TortDeform: The Civil Justice Defense Blog

Justinian Lane

Media Coverage of the Tort System

For three or four weeks now, I’ve been working on a paper dealing with several issues, including the role the media plays in the litigation cycle. The paper isn’t quite ready for public consumption yet, but at least one portion of it is: the portion dealing with the imbalanced media coverage of lawsuits. (However, please excuse the lack of complete citations in this excerpt. They will be present in the final paper.)

If anyone is aware of any study that disproves the assertion that media coverage doesn’t accurately portray the state of the civil justice system, please let me know. I hope to have the full paper completed and posted before April 1st, and readers are hereby invited to harass me via email if I do not.


Punitive Damages and Press Coverage

Dr. Steven Garber and Dr. Anthony Bower of RAND studied media coverage of product liability lawsuits filed against the automotive industry from 1983 to 1996. They found that a “substantial” factor in determining whether a product liability lawsuit receives media coverage is whether punitive damages were awarded.

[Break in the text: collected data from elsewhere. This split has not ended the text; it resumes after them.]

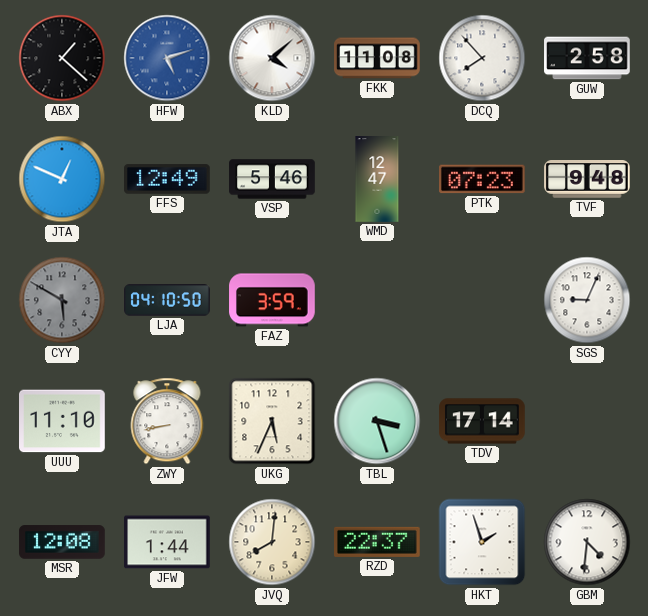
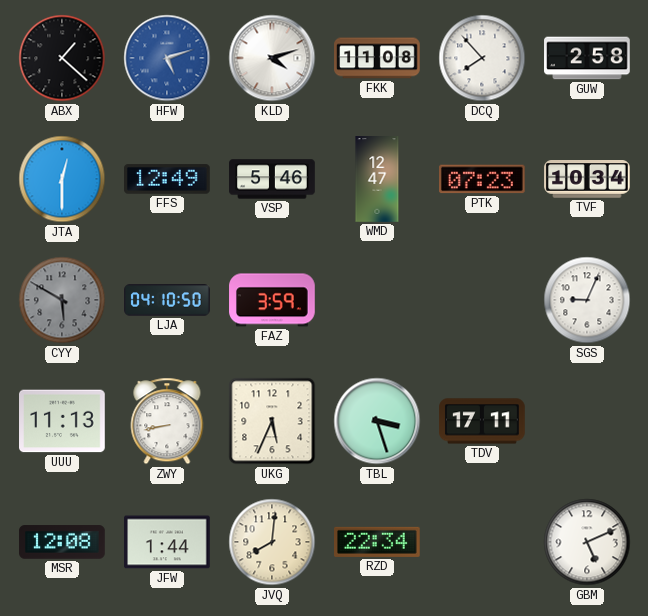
KLD: 4:08 -> 4:12
JTA: 12:49 -> 12:30
TVF: 9:48 -> 10:34
UUU: 11:10 -> 11:13
TDV: 17:14 -> 17:11
RZD: 22:37 -> 22:34
HKT: 1:57 -> none
GBM: 4:31 -> 5:11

As shown below, punitive damages were assessed in only 4% of cases, but they received 62% of the media coverage of all lawsuits in the study.

press.jpg

The authors of the study noted, “It is not surprising that newspaper coverage of plaintiff victories is considerably more prevalent than coverage of defendant victories, but the degree of the difference is striking.” Indeed. With such an imbalance in media coverage of tort trials, is it any wonder so many consumers believe there is a litigation crisis?

Another interesting statistic one could derive from this study is that of the ratio of plaintiff wins vs. losses: Plaintiffs lost almost three out of four cases filed. Admittedly, the study sampled only a very small number of lawsuits in a very narrow segment, but if that figure is even close to the national average of product liability win/loss ratios, one might wonder whether any purported bias in the civil justice system is actually in favor of defendants.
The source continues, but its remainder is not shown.